Recent weeks have witnessed a flurry of interest in Burma. In September, a report commissioned by former Czech President Václav Havel and Bishop Desmond Tutu called for U.N. Security Council action to promote national reconciliation and oversee a transition to democracy. More recently, the world has bemusedly watched as the paranoid ruling military junta, fearful of seaborne attack, relocates the national capital inland to Pyinmana, some 350 kilometers north of Rangoon.

The limelight is welcome. For too long, this country of 55 million people, positioned at the heart of Asia and sharing long borders with China, India and Thailand, has been ignored. Periodically the U.S. and her allies renew or upgrade economic sanctions or plea for the release of opposition leader Aung San Suu Kyi. But few prominent leaders take a sustained interest.

The recent push for change faces major roadblocks. Both China and Russia have signaled that they will veto any attempt to put a Burma initiative on the U.N. Security Council agenda. Other members, such as the Philippines, have expressed reservations. There's a long history of intransigence, too. Burma debates have rumbled along to no apparent effect for 15 years since an abortive 1990 general election saw the military junta reinforce its stranglehold on the country.

If this initiative does fail, Burma will continue to struggle with low-grade civil wars, booming narcotics industries, incipient health crises, extensive environmental degradation and desperate, grinding poverty.

At present, too much faith is placed in quick political fixes. Burmese activists and Western commentators in liberal think tanks frequently insist that with just one more ratcheting up of sanctions, the junta will fall and a transition to democracy will ensue. Yet for every Western corporation that fails to invest, there are many Asian companies lining up to go in, and the regime is probably as strong now as at any time since 1990. In Asia, observers often naively believe that the junta will eventually succeed in striking a political deal that stabilizes the country and enables reform to take place.

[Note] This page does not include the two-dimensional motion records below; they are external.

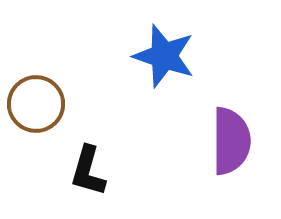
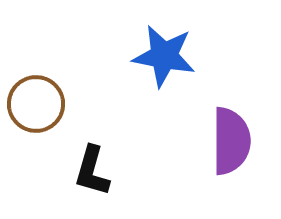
blue star: rotated 8 degrees counterclockwise
black L-shape: moved 4 px right
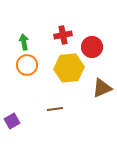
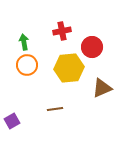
red cross: moved 1 px left, 4 px up
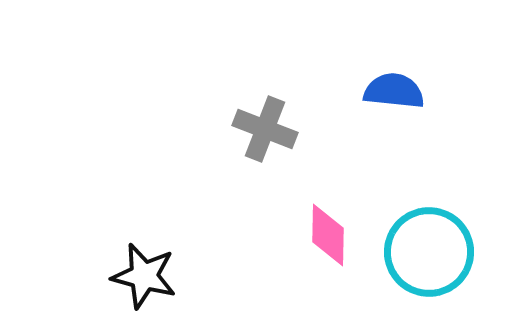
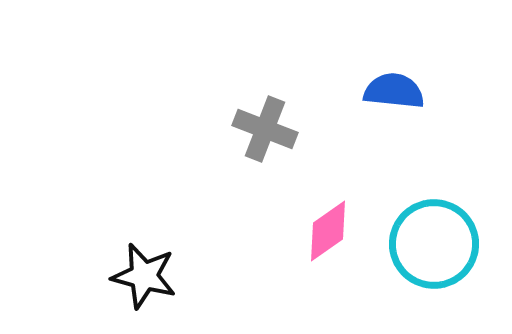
pink diamond: moved 4 px up; rotated 54 degrees clockwise
cyan circle: moved 5 px right, 8 px up
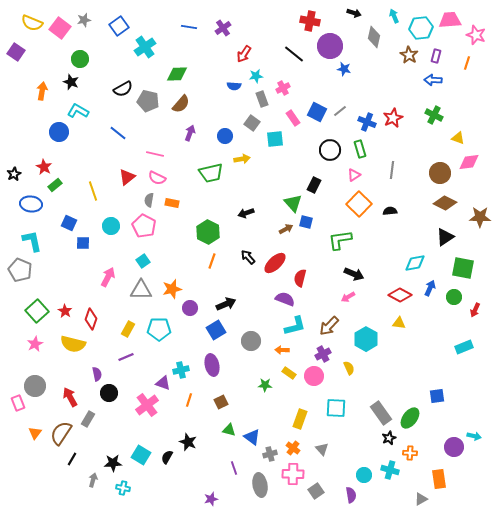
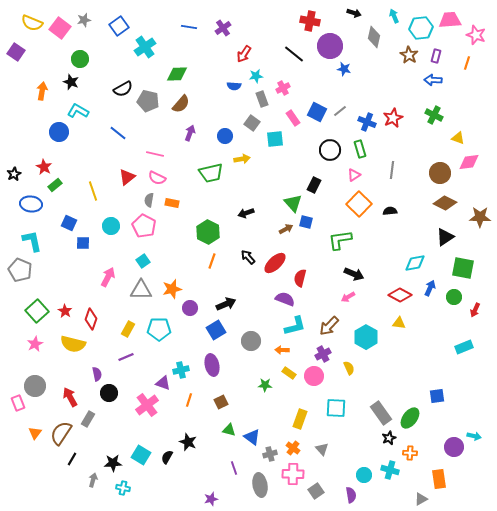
cyan hexagon at (366, 339): moved 2 px up
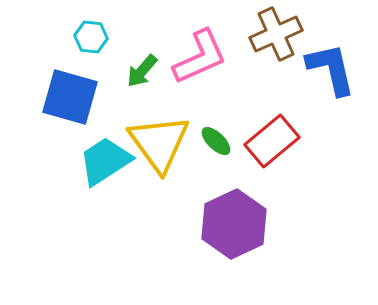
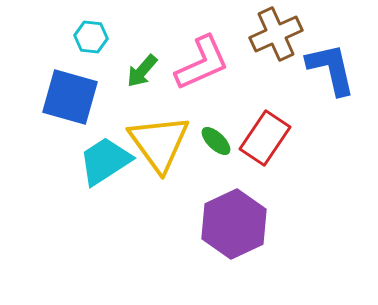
pink L-shape: moved 2 px right, 6 px down
red rectangle: moved 7 px left, 3 px up; rotated 16 degrees counterclockwise
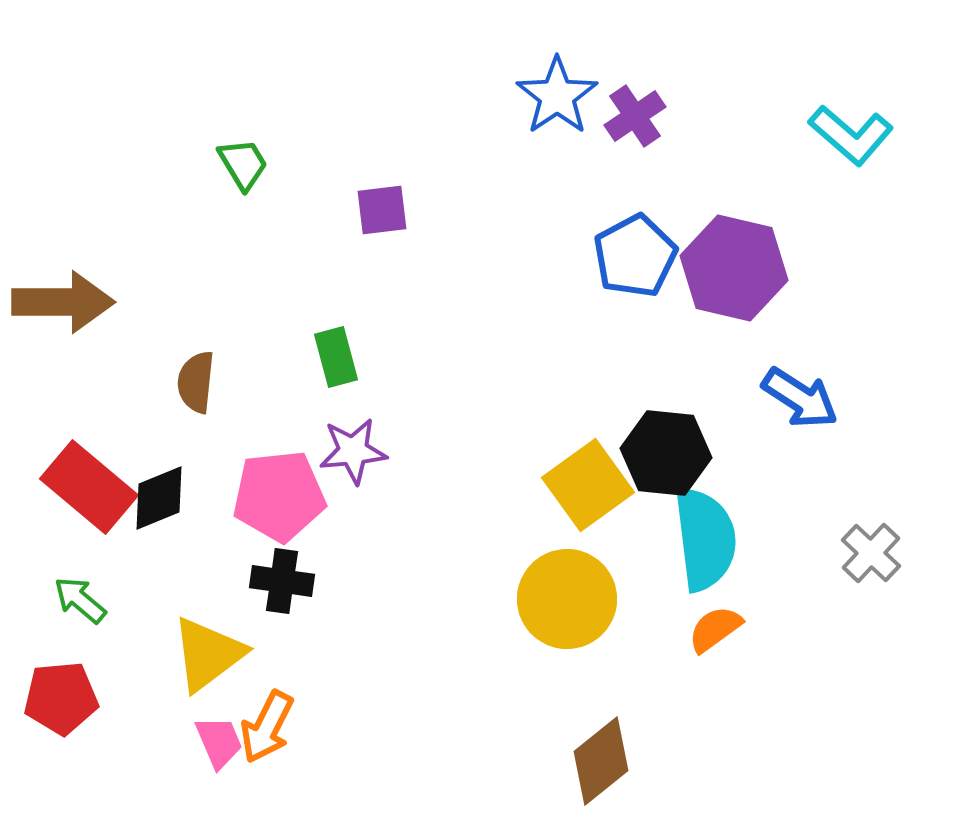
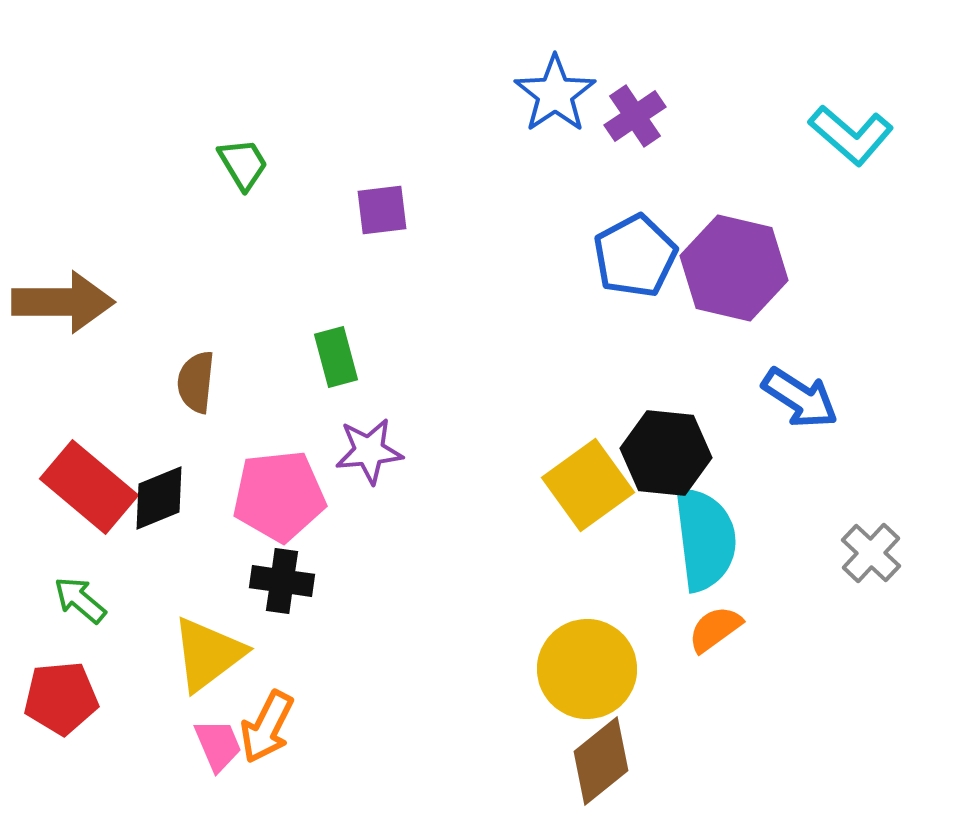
blue star: moved 2 px left, 2 px up
purple star: moved 16 px right
yellow circle: moved 20 px right, 70 px down
pink trapezoid: moved 1 px left, 3 px down
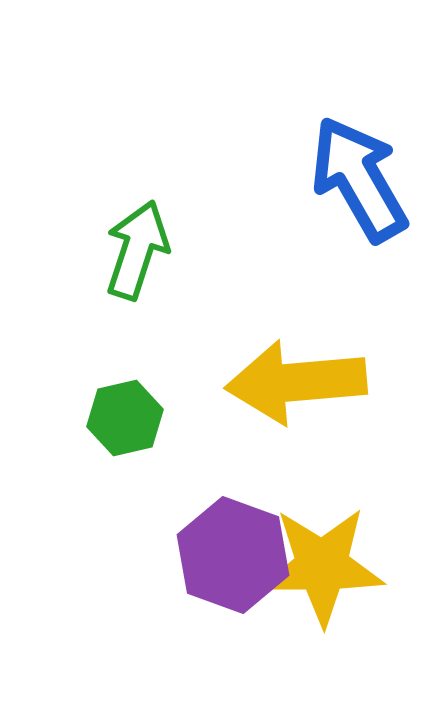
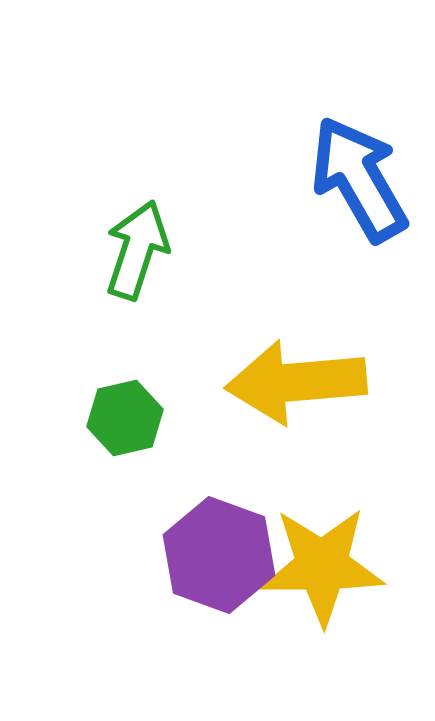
purple hexagon: moved 14 px left
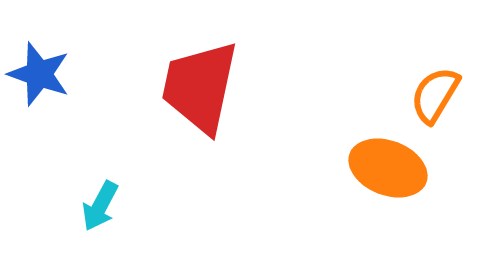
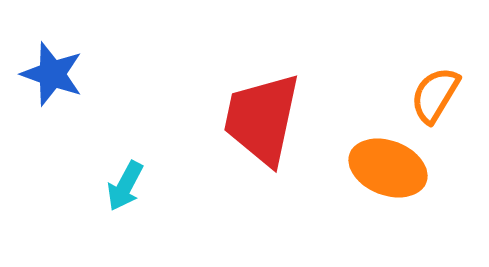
blue star: moved 13 px right
red trapezoid: moved 62 px right, 32 px down
cyan arrow: moved 25 px right, 20 px up
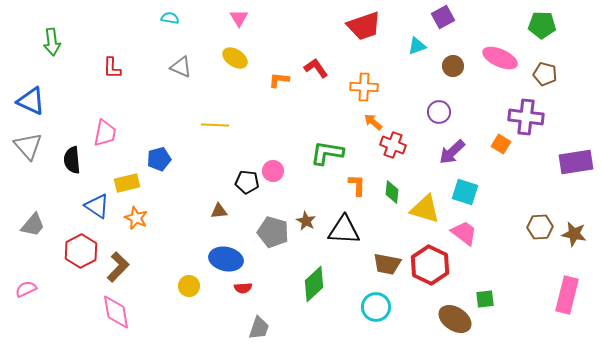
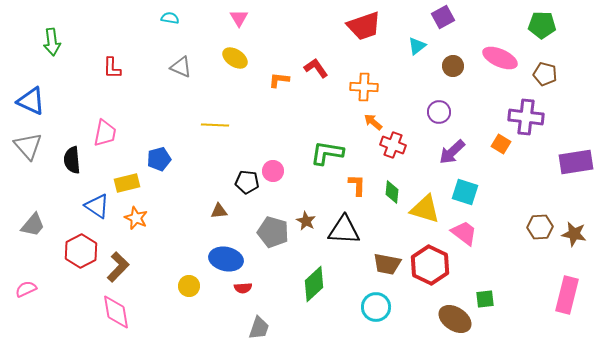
cyan triangle at (417, 46): rotated 18 degrees counterclockwise
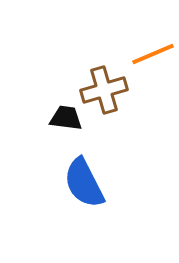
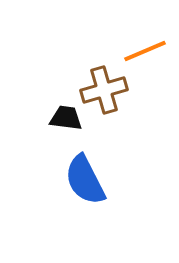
orange line: moved 8 px left, 3 px up
blue semicircle: moved 1 px right, 3 px up
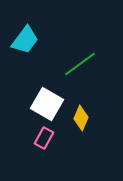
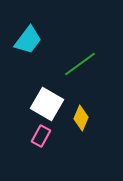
cyan trapezoid: moved 3 px right
pink rectangle: moved 3 px left, 2 px up
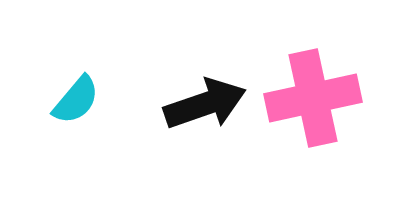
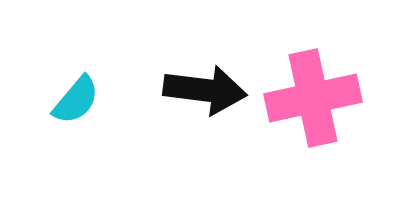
black arrow: moved 14 px up; rotated 26 degrees clockwise
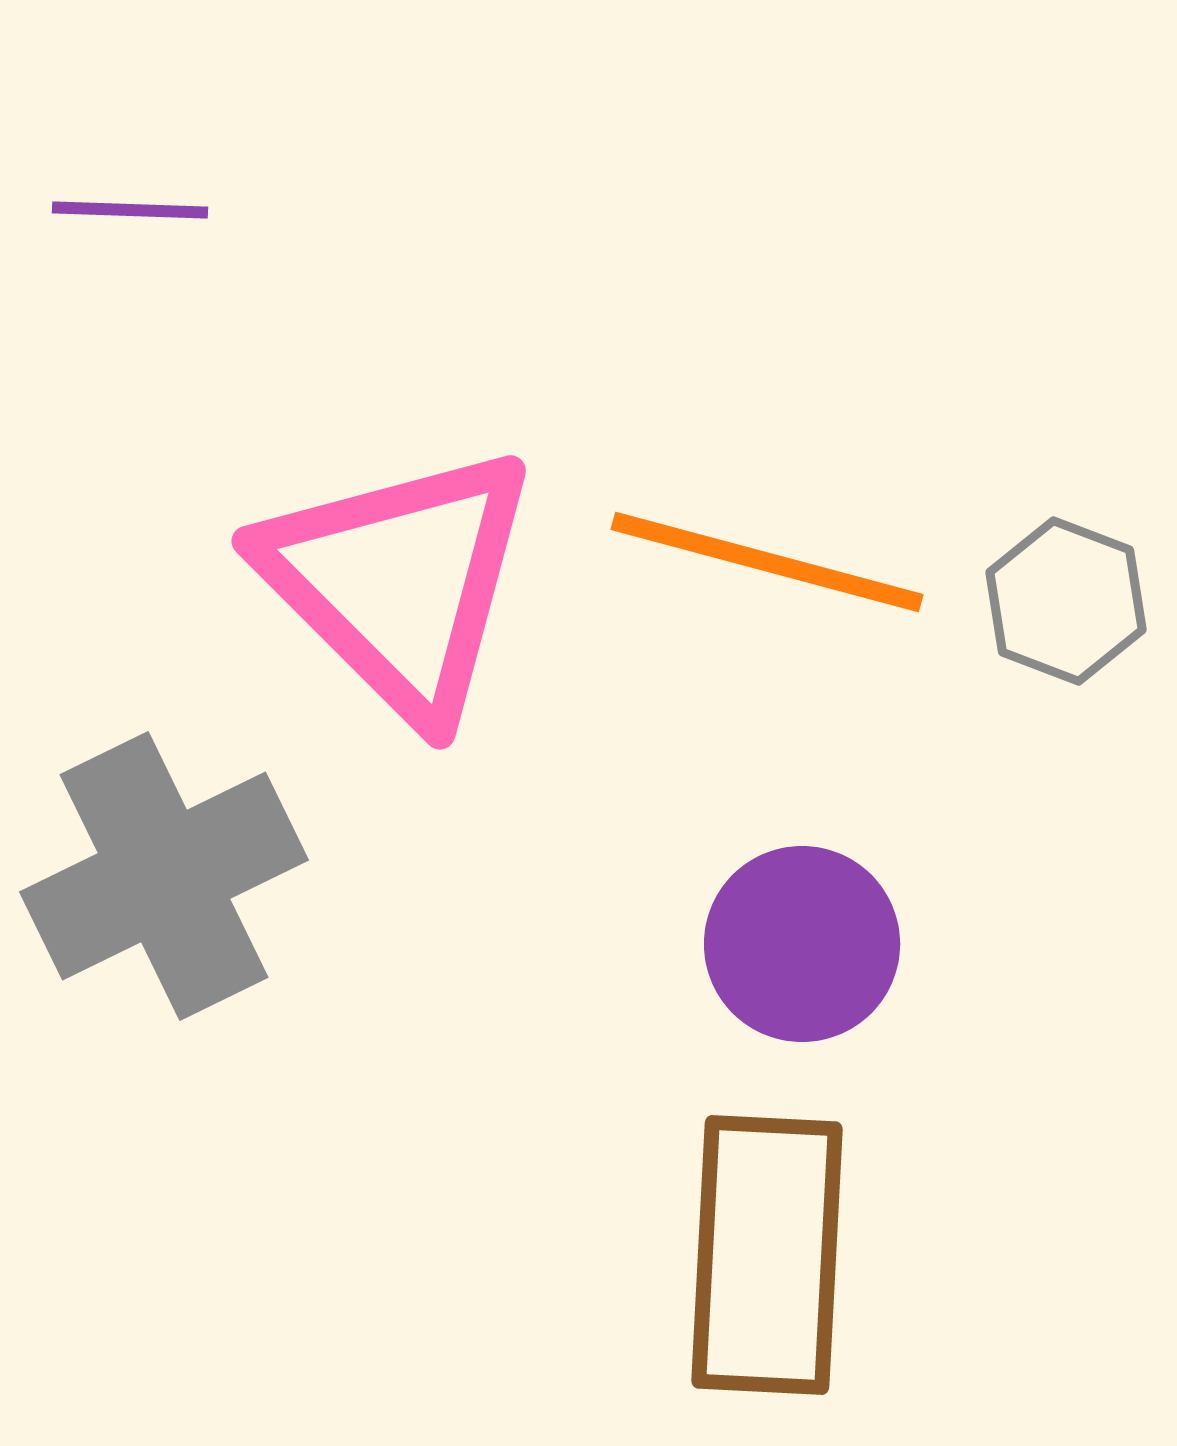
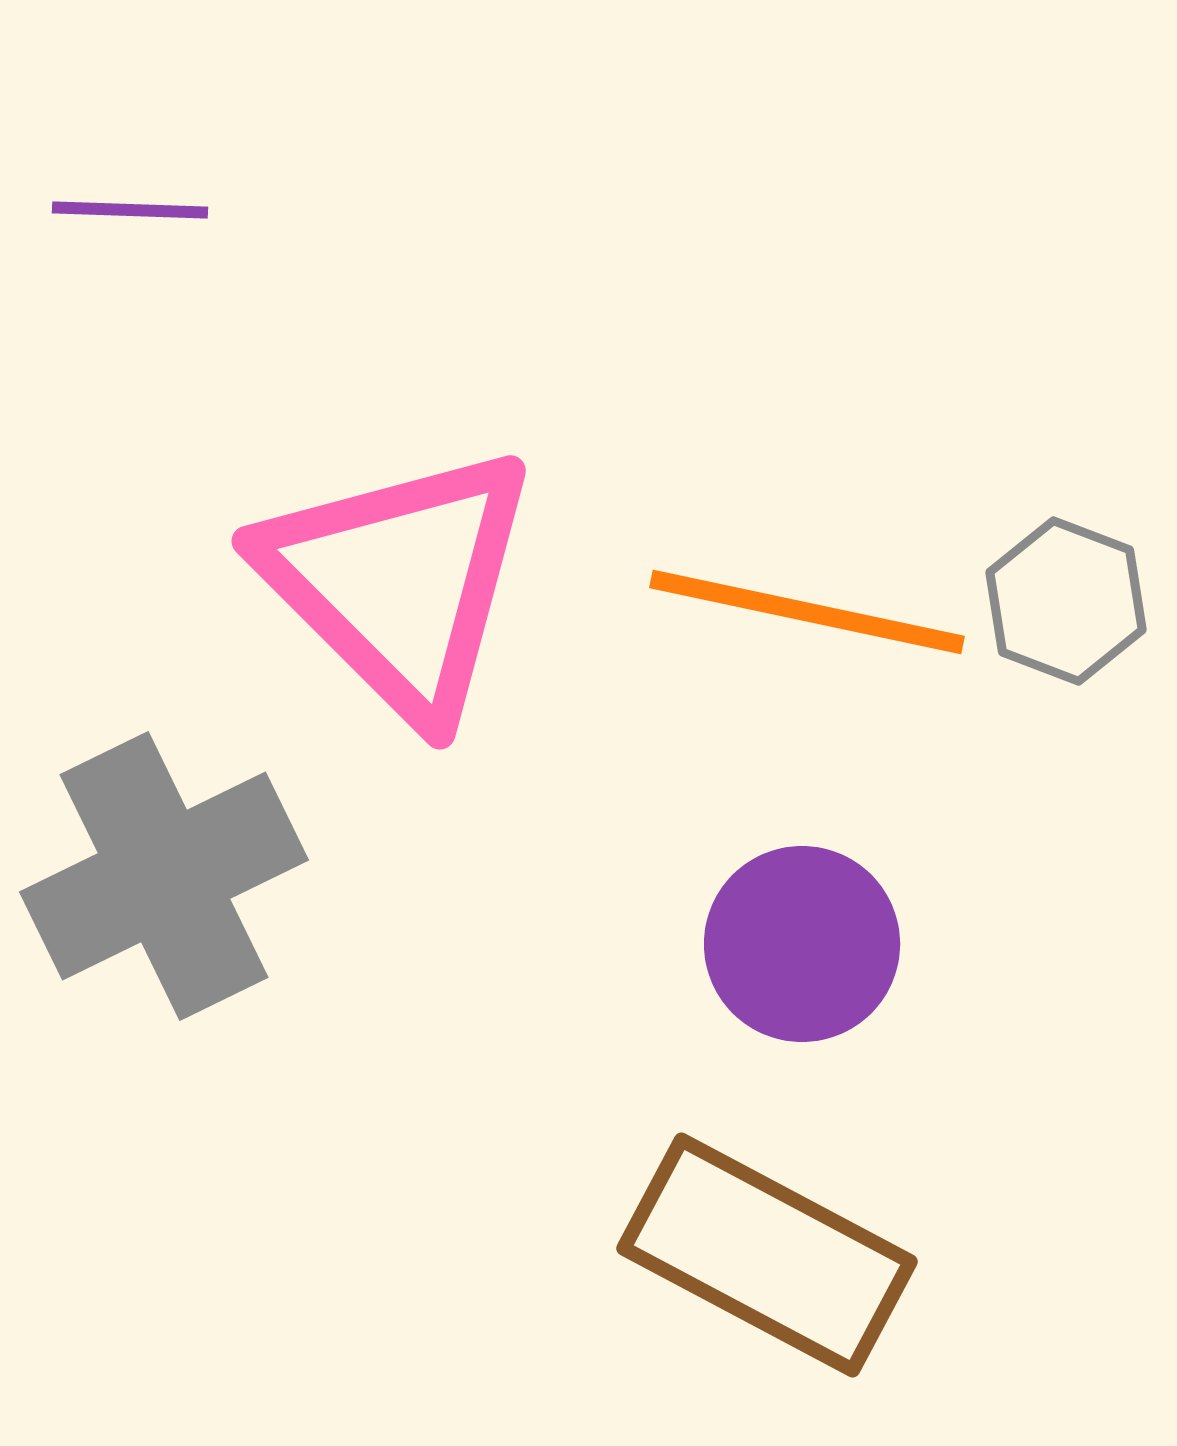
orange line: moved 40 px right, 50 px down; rotated 3 degrees counterclockwise
brown rectangle: rotated 65 degrees counterclockwise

For real change to occur, the focus has to move beyond politics to the economy and society. Burma does not now possess sufficient internal resources to undertake a successful transition to democracy. This country, repressed by military rulers for nearly 45 years since a March 1962 coup, needs to be rebuilt from the bottom up if it is to have a reasonable stab at a post-authoritarian existence.

Across much of Asia, it is businesses that are currently pushing the envelope of social development. In China, no more democratic than Burma -- but generally held to be an acceptable venue for investment -- worker terms, conditions and rights have been upgraded by inward investors who are responsible corporate citizens and monitor compliance down their supply chains. In the long run, it is only on these sorts of foundations that political reform and democratization will take place across the region.

While investment flows in Burma remain small, similar developments are taking place. Take, for instance, the involvement of Western oil corporations in the Yadana gas project. Though highly controversial, Western oil corporations have created well paid jobs, established microcredit schemes to boost indigenous entrepreneurship, and reached out to local communities. They have made considerable investments in education and healthcare, on a local and national scale. All in all, they have gone a long way to setting new standards for socio-economic engagement in difficult settings.

While any major investor of course has to do business with an odious and incompetent junta, investing companies are also uniquely placed to help reconstruct and re-energize the society. But it's a fine balance to strike. In the short term, inward investment may well reinforce the position of the junta. In the longer term, responsible corporations under the spotlight of shareholders and non-government organizations can help sow the seeds for a sustainable transition to democracy.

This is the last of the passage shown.